Tanith Lee, unlike the rest, focuses more on fantasy than straight science fiction. Her defining qualities include a fascination with the Arabian Nights, which she used in her brilliant DEATH'S MASTER, a fascination with lesbianism, and frank sexuality. She derives more from Arabesques and the sensuousness and exoticism it implies, than the traditional Tolkien stuff.

DAINA CHAVIANO

I suppose I have to give a shout-out to my hometown girl, Daina Chaviano, don't I? A Miami-native, and the only other Miami science fiction writers I can think of, off the top of my head are the late Hugh B. Cave and...didn't L. Sprague de Camp live out his last few days in Palm Beach, if I remember right? A few friends of mine were THIS close a while back to stalking Encyclopedia Brown creator Arnold J. Sobol, but that's a story for another time.

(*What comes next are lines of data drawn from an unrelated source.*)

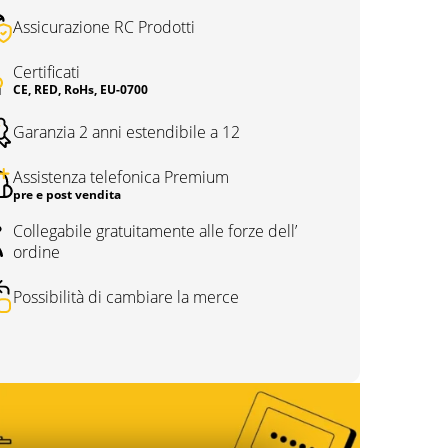
Assicurazione RC Prodotti
Certificati
CE, RED, RoHs, EU-0700
Garanzia 2 anni estendibile a 12
Assistenza telefonica Premium
pre e post vendita
Collegabile gratuitamente alle forze dell’
ordine
Possibilità di cambiare la merce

Unlike Leigh Brackett, who died before I was born, and known J.D. Salinger-esque recluses like Cuban-born, Daina Chaviano wrote several Spanish-language books, that derive from Cuban folklore and myth. A lot of the books that inspire her, I grew up reading. My Dad had a copy of UNA BATALLA CUBANA CONTRA LOS DIABLOS (A Cuban Battle Against the Demons) on his shelf for years, and it spooked the heck out of me. Asimov was fascinated by Communist science fiction, which discouraged exploration into different types of societies out of the sentiment they were creating a new one, like good 19th Century Americans.

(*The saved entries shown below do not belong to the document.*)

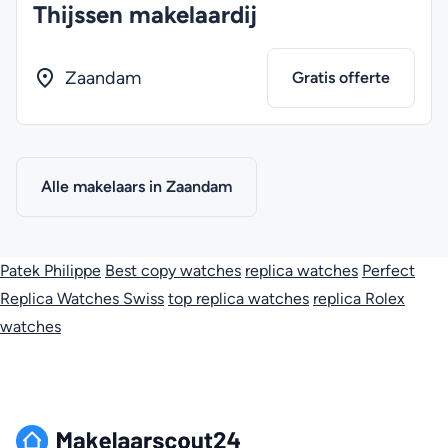
Thijssen makelaardij
Zaandam
Gratis offerte
Alle makelaars in Zaandam
Patek Philippe
Best copy watches
replica watches
Perfect
Replica Watches Swiss
top replica watches
replica Rolex
watches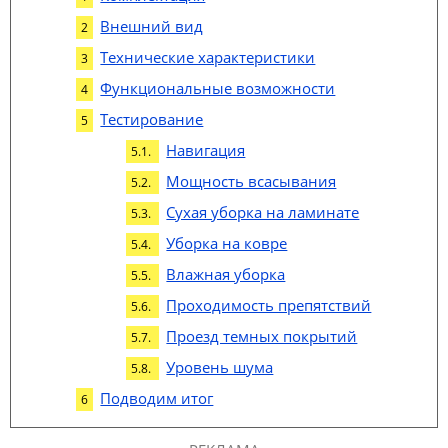
Внешний вид
Технические характеристики
Функциональные возможности
Тестирование
Навигация
Мощность всасывания
Сухая уборка на ламинате
Уборка на ковре
Влажная уборка
Проходимость препятствий
Проезд темных покрытий
Уровень шума
Подводим итог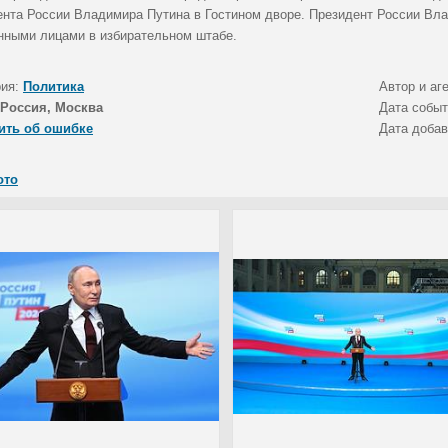
ента России Владимира Путина в Гостином дворе. Президент России Вла
нными лицами в избирательном штабе.
рия:
Политика
Автор и аг
Россия, Москва
Дата собы
ить об ошибке
Дата доба
ото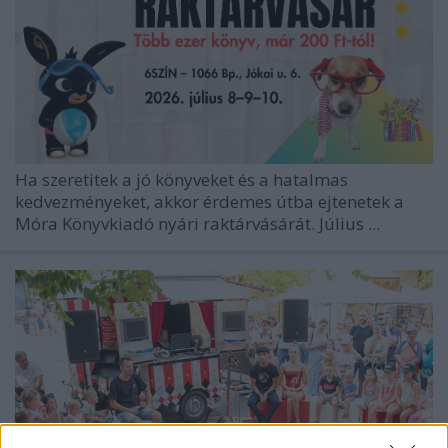
Ha szeretitek a jó könyveket és a hatalmas
kedvezményeket, akkor érdemes útba ejtenetek a
Móra Könyvkiadó
nyári raktárvásárát. Július ...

Because her work hasn't been translated into English, here in the States, she's mostly read by science fiction fans of Cuban descent in Miami that speak Spanish, which is a niche of a niche.

This is something I've been arguing all along: Spanish language television needs to take advantage of the resource that is the emerging science fiction writing markets. Spanish language TV, if it's at all possible, is even more thickheaded and resistant to change than North American TV: the same damn telenovela over and over. There needs to a be a science fiction anthology series on Spanish speaking TV.

Part of the reason the 1960s produced so many science fiction series of quality (STAR TREKM THE OUTER LIMITS, etc.) was because of the emergence of a real talent base from science fiction that were willing to write for television, that could produce science fiction of quality: Theodore Sturgeon, Harlan Ellison, and so on.

A similar phenomenon could be happening right now in the Spanish speaking world.

2 comments:

Anonymous said...

Its about time you wrote about Leigh Brackett.

On another note, Tanith Lee looks she belong on an 80s rock group.

Anonymous said...

Does "James Tiptree, Jr." not deserve a spot here?